There are seekers who have come to the conclusion that the mind has to be discarded because it interferes with the perception of objective reality and causes problems. Some teachers take a stance against the mind by calling it the Devil’s tool and curse the mind endlessly for its activities. This somewhat lopsided discourse cultivates a feeling among followers that the primary goal of spiritual self-improvement is to “halt” and discard the mind.
Osho, as a Buddhist in disguise, spoke about the state of no-mind all the time. What is no-mind? Just about the same as a no-chair or a no-table. A negative statement like this one leaves the mind with no clue to follow and is completely Buddhist in spirit. One can bounce from it toward only one conclusion: discard the mind.

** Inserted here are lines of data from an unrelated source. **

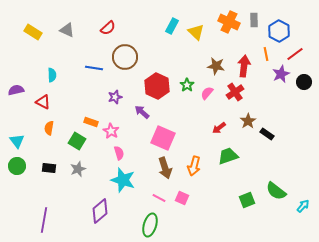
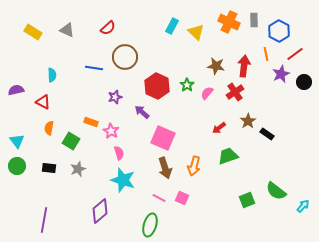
green square at (77, 141): moved 6 px left
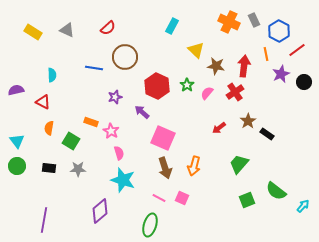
gray rectangle at (254, 20): rotated 24 degrees counterclockwise
yellow triangle at (196, 32): moved 18 px down
red line at (295, 54): moved 2 px right, 4 px up
green trapezoid at (228, 156): moved 11 px right, 8 px down; rotated 30 degrees counterclockwise
gray star at (78, 169): rotated 21 degrees clockwise
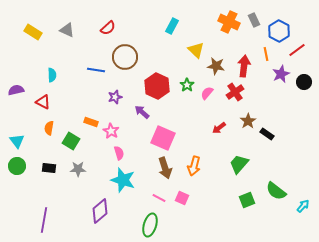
blue line at (94, 68): moved 2 px right, 2 px down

I have met seekers who chose to focus their attempts on accomplishing the complicated and unrewarding task described above. They had a really hard time trying to do it. After all, they were trying to bring their minds to a stop by means of those very minds! The idea and desire to achieve such a halt find refuge in a seeker’s mind, spinning it into a frenzy of activity for its implementation. The majority of such seekers, mind you, have only a vague idea of what to expect should they reach their goal. It appears to them that the main point is to get rid of the mind, after which things will get sorted out somehow by themselves.

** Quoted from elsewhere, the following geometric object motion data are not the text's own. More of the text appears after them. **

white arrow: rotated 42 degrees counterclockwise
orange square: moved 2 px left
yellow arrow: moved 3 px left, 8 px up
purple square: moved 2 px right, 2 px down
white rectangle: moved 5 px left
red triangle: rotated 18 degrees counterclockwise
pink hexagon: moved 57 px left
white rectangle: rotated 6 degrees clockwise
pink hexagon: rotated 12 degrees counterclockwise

I happened to see people in the final stage of schizophrenia. This stage is characterized by the compete disintegration of personality, lack of desires, and a ruined mind. The point is that these patients did not reach enlightenment. They stayed in a vegetative state and might have starved to death if they were not forced to eat.

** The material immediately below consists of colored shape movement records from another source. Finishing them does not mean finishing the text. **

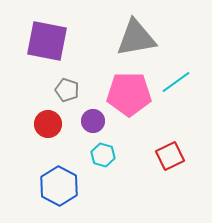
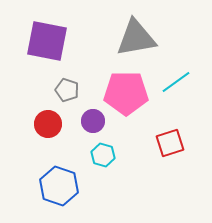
pink pentagon: moved 3 px left, 1 px up
red square: moved 13 px up; rotated 8 degrees clockwise
blue hexagon: rotated 9 degrees counterclockwise
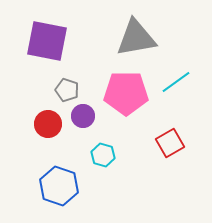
purple circle: moved 10 px left, 5 px up
red square: rotated 12 degrees counterclockwise
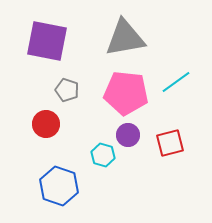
gray triangle: moved 11 px left
pink pentagon: rotated 6 degrees clockwise
purple circle: moved 45 px right, 19 px down
red circle: moved 2 px left
red square: rotated 16 degrees clockwise
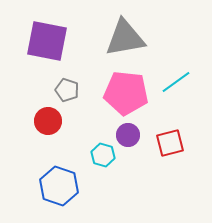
red circle: moved 2 px right, 3 px up
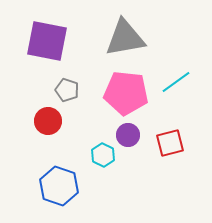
cyan hexagon: rotated 10 degrees clockwise
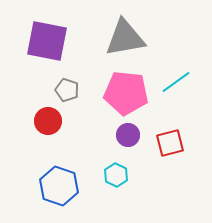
cyan hexagon: moved 13 px right, 20 px down
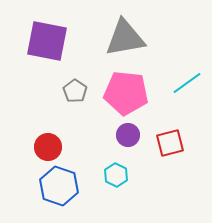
cyan line: moved 11 px right, 1 px down
gray pentagon: moved 8 px right, 1 px down; rotated 15 degrees clockwise
red circle: moved 26 px down
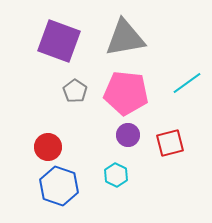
purple square: moved 12 px right; rotated 9 degrees clockwise
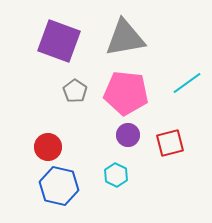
blue hexagon: rotated 6 degrees counterclockwise
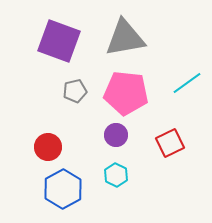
gray pentagon: rotated 25 degrees clockwise
purple circle: moved 12 px left
red square: rotated 12 degrees counterclockwise
blue hexagon: moved 4 px right, 3 px down; rotated 18 degrees clockwise
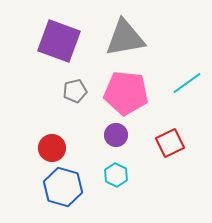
red circle: moved 4 px right, 1 px down
blue hexagon: moved 2 px up; rotated 15 degrees counterclockwise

It is impossible to silence the mind by means of the mind, because the very desire to silence the mind will maintain its activity. Instead, attempts to achieve “inner silence” or to “stop the internal monologue” can impair one’s mental health. Brief periods of mind’s self-control will cycle with the states of inner chaos that resemble insanity.
More often than not, misinterpreted knowledge, or knowledge that came at a bad time, does more harm than good. To make a stop during a walk, we do not have to cut our legs off. It is sufficient to just have their power supply put on hold. If we adjust the alignment of forces in our essence in a such way that the mind is no longer dominant among the lower bodies, and consciousness becomes crystallized as a separate center, then the mind’s activity will gradually change. We don’t have to feel the same emotion all the time, do we? Equally, if we are in a state of complete non-identification, there is no need for us to think all the time.